Aîné d'une famille de sept enfants, Constantin Caramanlis est né le 23 février 1907 à Proti, dans une région de la Grèce du Nord appartenant encore à l'Empire ottoman et majoritairement peuplée de Slaves. Fils d'instituteur, le jeune Constantin est envoyé au collège à Serres. Ses capacités lui permettent d'entrer au lycée à Athènes, puis d'étudier à la faculté de droit, de 1925 à 1929. Après son service militaire, il est avocat à Serres de 1931 à 1935.

Il est élu pour la première fois député de Serres en 1935, sous l'étiquette du Parti populiste (droite royaliste) grâce à l'appui d'un ténor de la politique locale. En août 1936, avec la dictature du général Métaxas, il rentre à Serres et reprend ses activités d'avocat. L'occupation de la Grèce en avril 1941 le ramène à Athènes où, de 1942 à 1944, il milite à l'Union socialiste, un petit groupe centriste qui réfléchit sur la modernisation de la Grèce après la libération. Au début d'octobre 1944, il rejoint Le Caire où se trouve le gouvernement grec en exil. Il rentre à Athènes le 25 octobre 1944 dans les fourgons de l'armée britannique.

Alors que la guerre civile éclate entre les royalistes et les communistes, Constantin Caramanlis retrouve sa place de député populiste de Serres en 1946. De janvier à août 1947, il est ministre du Travail, s'employant à briser le mouvement syndical.
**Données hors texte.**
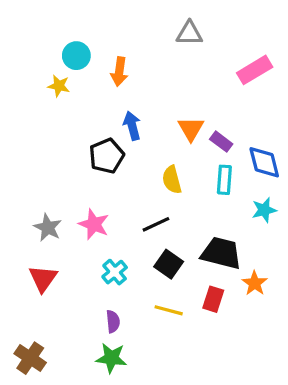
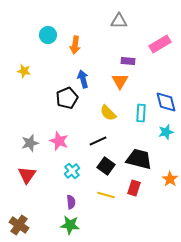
yellow star: (59, 86) -> (24, 71), moved
purple rectangle: (221, 142) -> (128, 61), moved, turned -32
yellow semicircle: (172, 180) -> (108, 113), turned -30
gray star: (48, 228) -> (30, 143), turned 30
orange star: (255, 283) -> (170, 179), moved

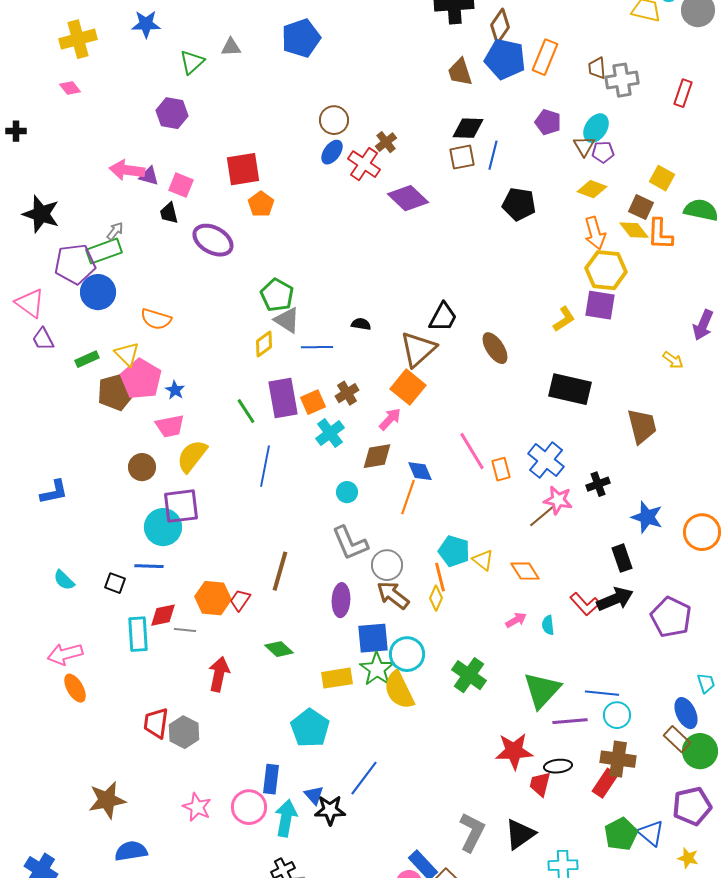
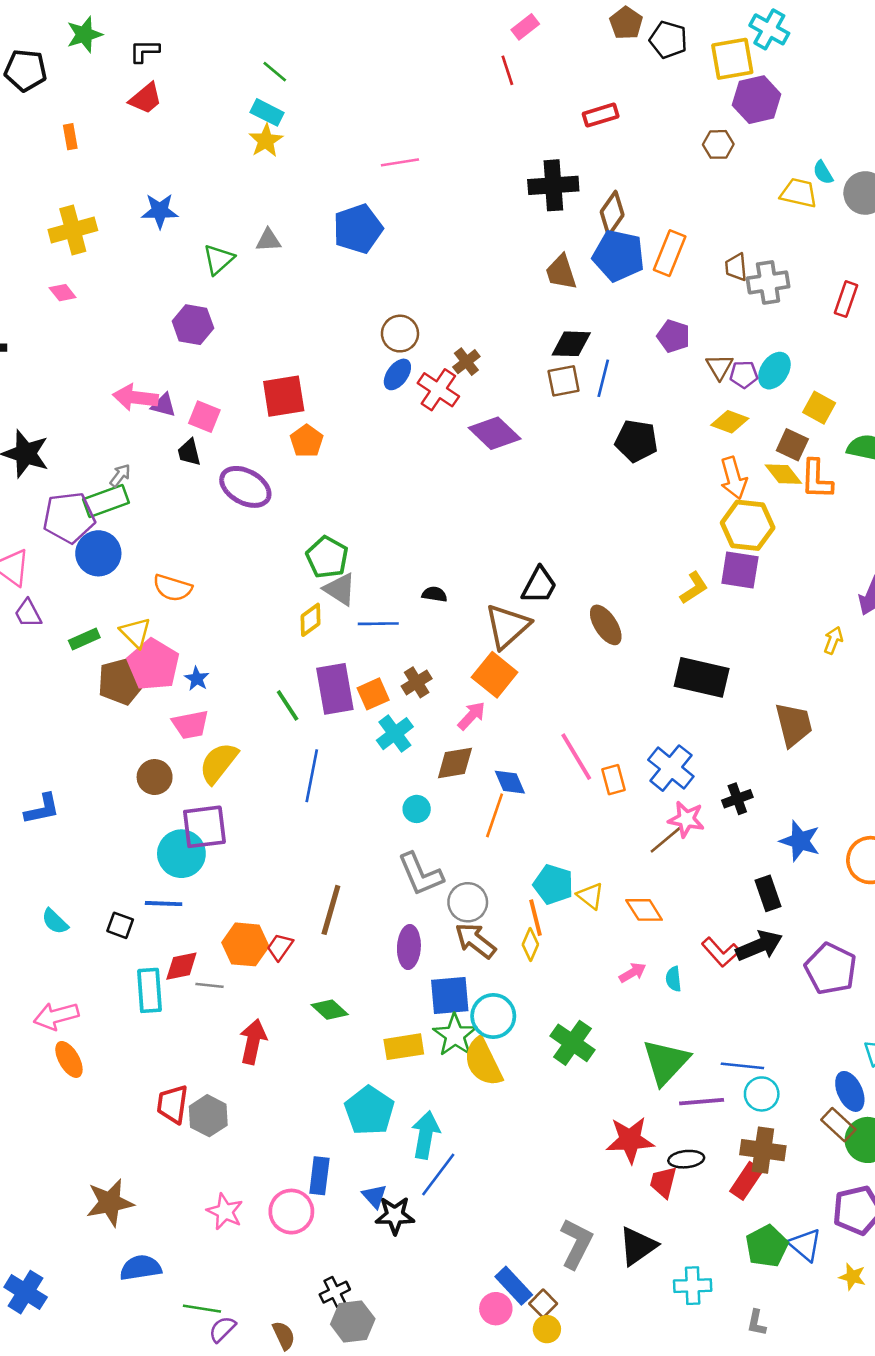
cyan ellipse: (596, 128) -> (774, 371), moved
yellow arrow: (673, 360) -> (833, 640), turned -105
cyan arrow: (286, 818) -> (426, 1135), moved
Il occupe ensuite le portefeuille des Transports de mai à novembre 1948, puis de la Prévoyance sociale de novembre 1948 à janvier 1950. Il est même ministre de la Défense durant quelques semaines en 1950. En 1951, il quitte le Parti populiste pour rejoindre le Rassemblement hellénique du maréchal Papagos. L'année suivante, il épouse Amalia Kanellopoulou dont il divorcera peu après ; il devient ministre [...]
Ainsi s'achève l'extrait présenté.